Problem to work on
Omit the pictures. Print each entry below exactly.

Material shown
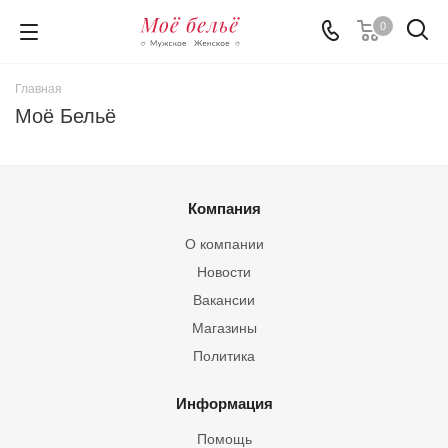
0
Главная
Моё Бельё
Компания
О компании
Новости
Вакансии
Магазины
Политика
Информация
Помощь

Exercise answer
0
Главная
Моё Бельё
Компания
О компании
Новости
Вакансии
Магазины
Политика
Информация
Помощь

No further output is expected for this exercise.